Era o “tik tak” espanhol de Pepe Guardiola e ele fez questão de explicar que na sua origem, havia sementes selecionadas da Holanda de Cruyff e da seleção brasileira de 1982, um espanto para os pessimistas.

O Barcelona fez o mundo repensar o jeito certo de jogar futebol e a Europa quase toda mudou. Quem assiste aos jogos da “Champions League”atualmente, observa que é mandatório jogar do jeito que o Barça jogava.

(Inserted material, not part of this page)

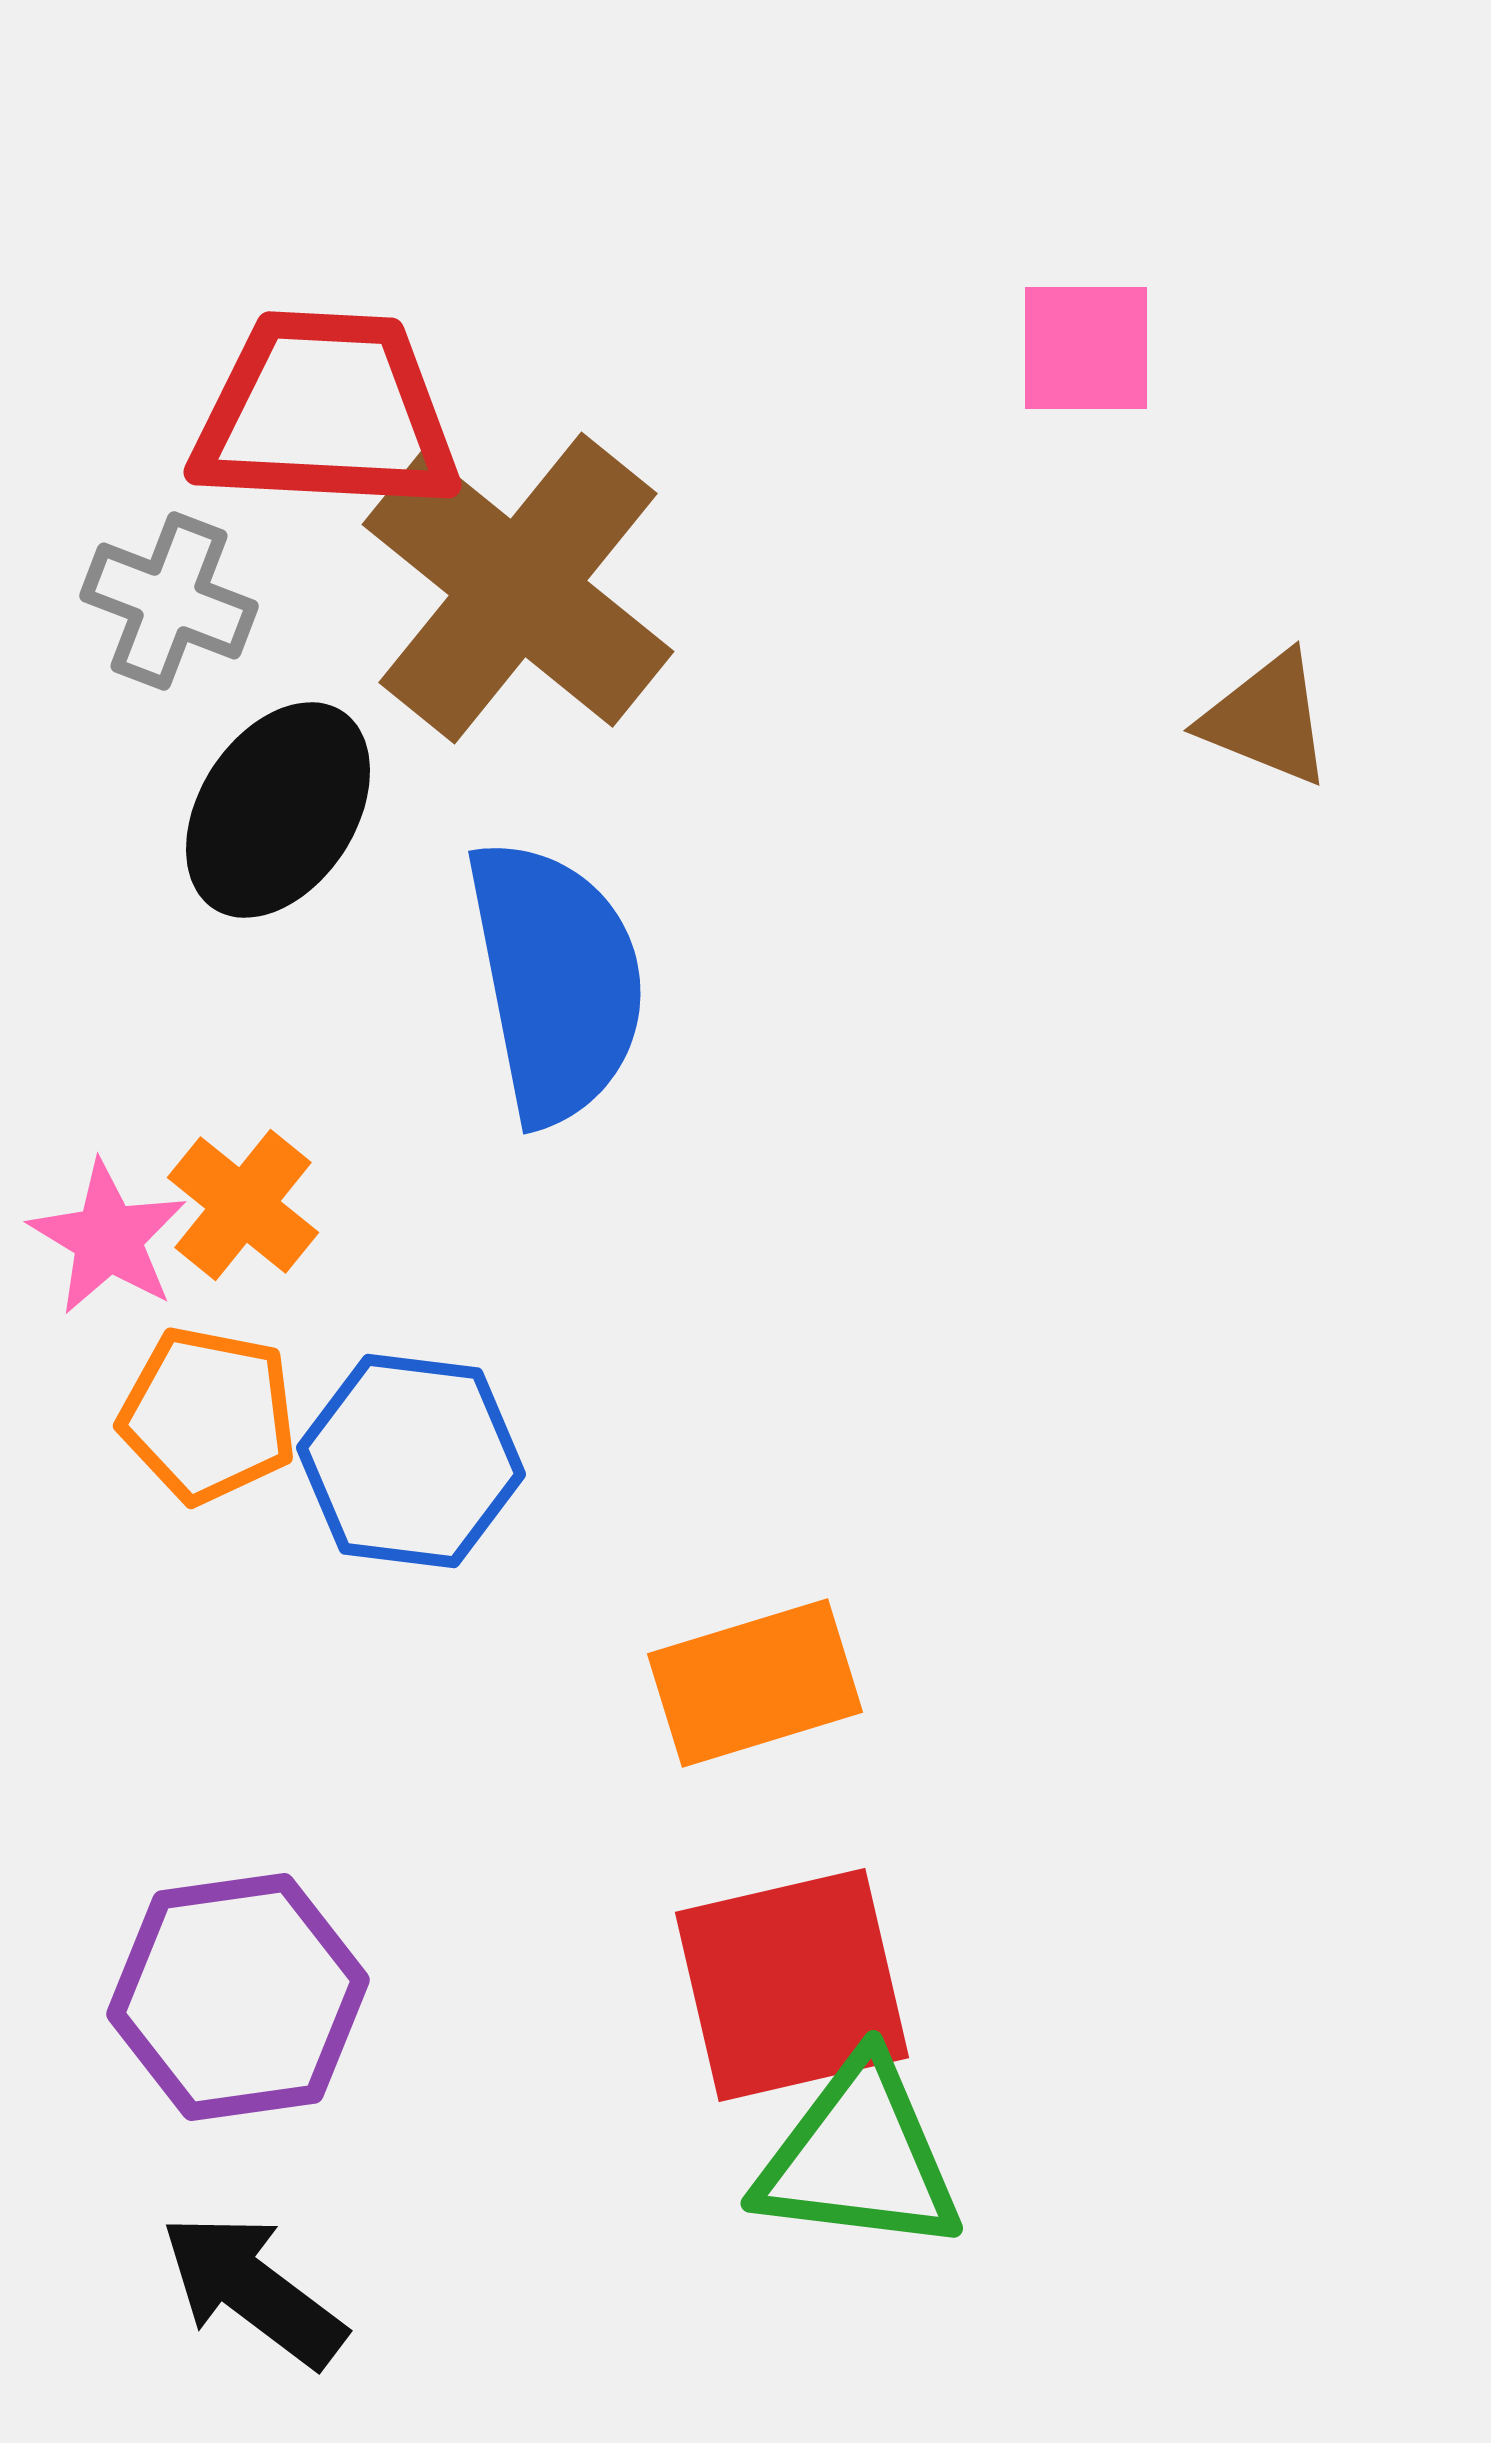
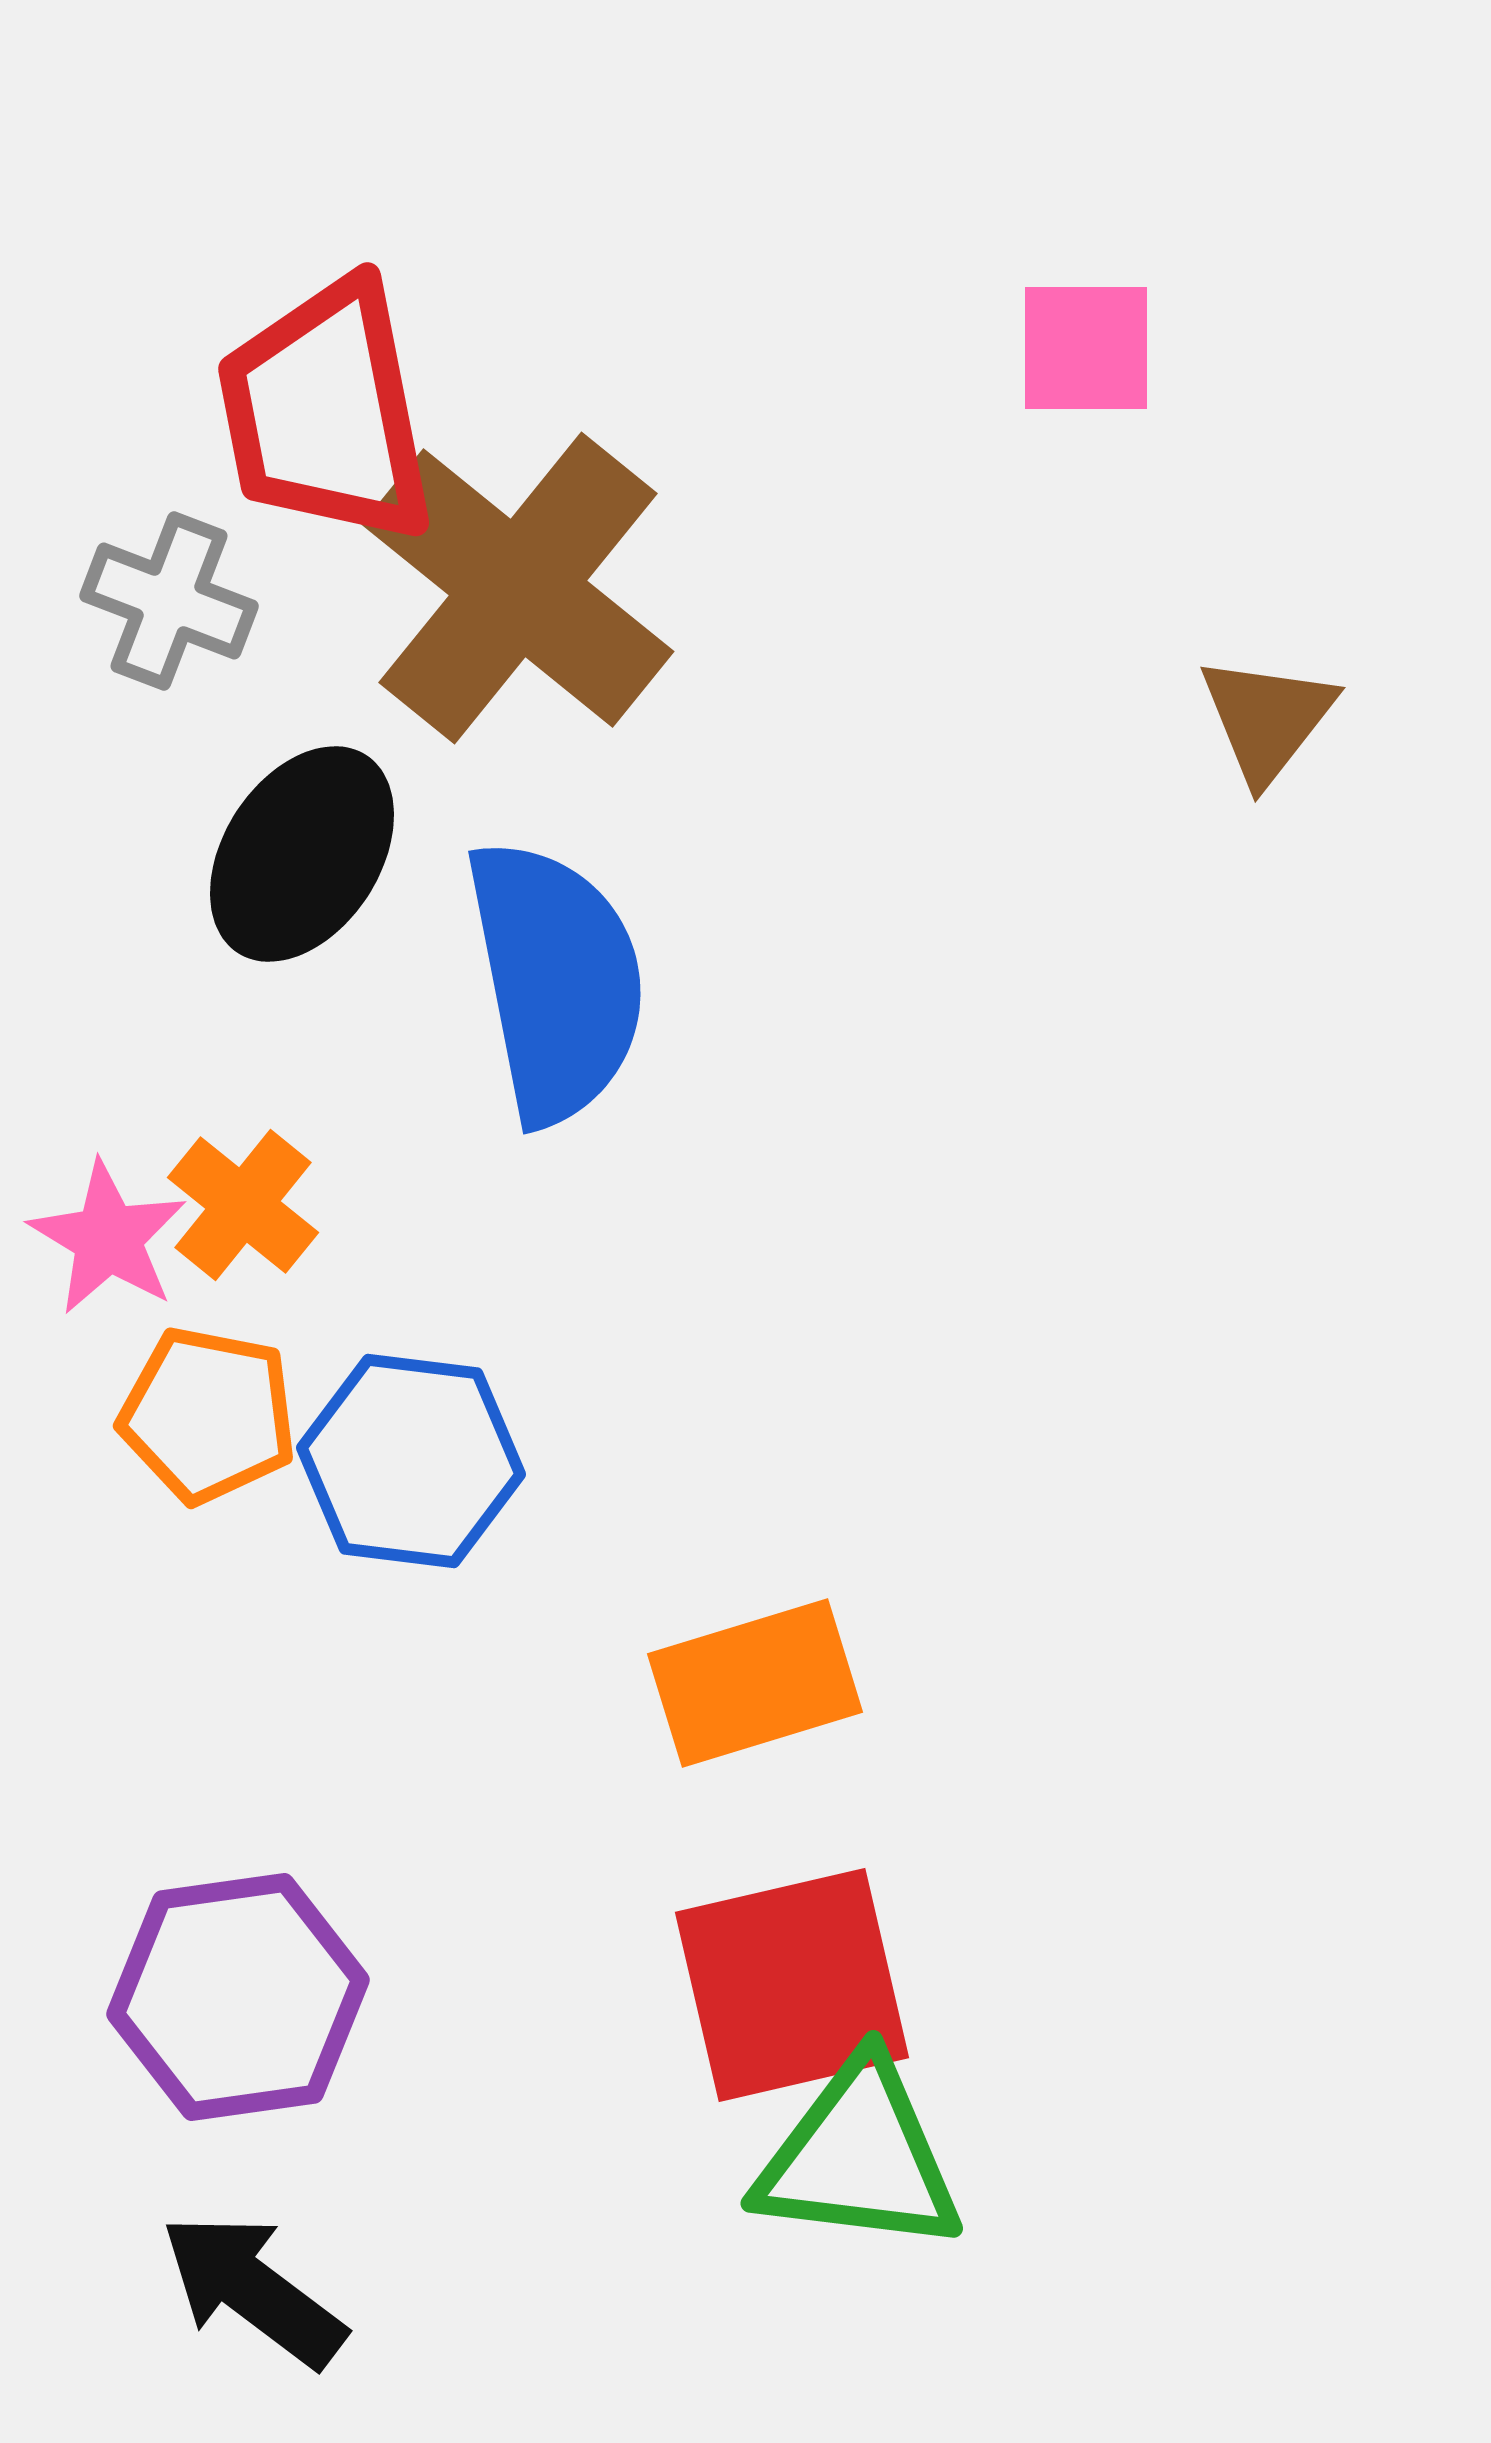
red trapezoid: rotated 104 degrees counterclockwise
brown triangle: rotated 46 degrees clockwise
black ellipse: moved 24 px right, 44 px down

E o que o Brasil fez para acompanhar este movimento? Nada. Continuamos a jogar nossa bolinha que já vinha murchinha faz tempo. Lento, cheio de brucutus no meio de campo, com jogadores grandões e com seus treinadores com discurso pronto, enfadonho e desalentador, se afastando cada vez mais do futebol de primeiro mundo. Para se ter uma ideia é comum ver nas transmissões da tv do nosso futebol, zagueiros e torcedores vibrando com um carrinho que joga a bola e o jogador pela linha de fundo até o alambrado e deixa pra lá de imundo o calção do marcador, quer mais pobreza do que isso?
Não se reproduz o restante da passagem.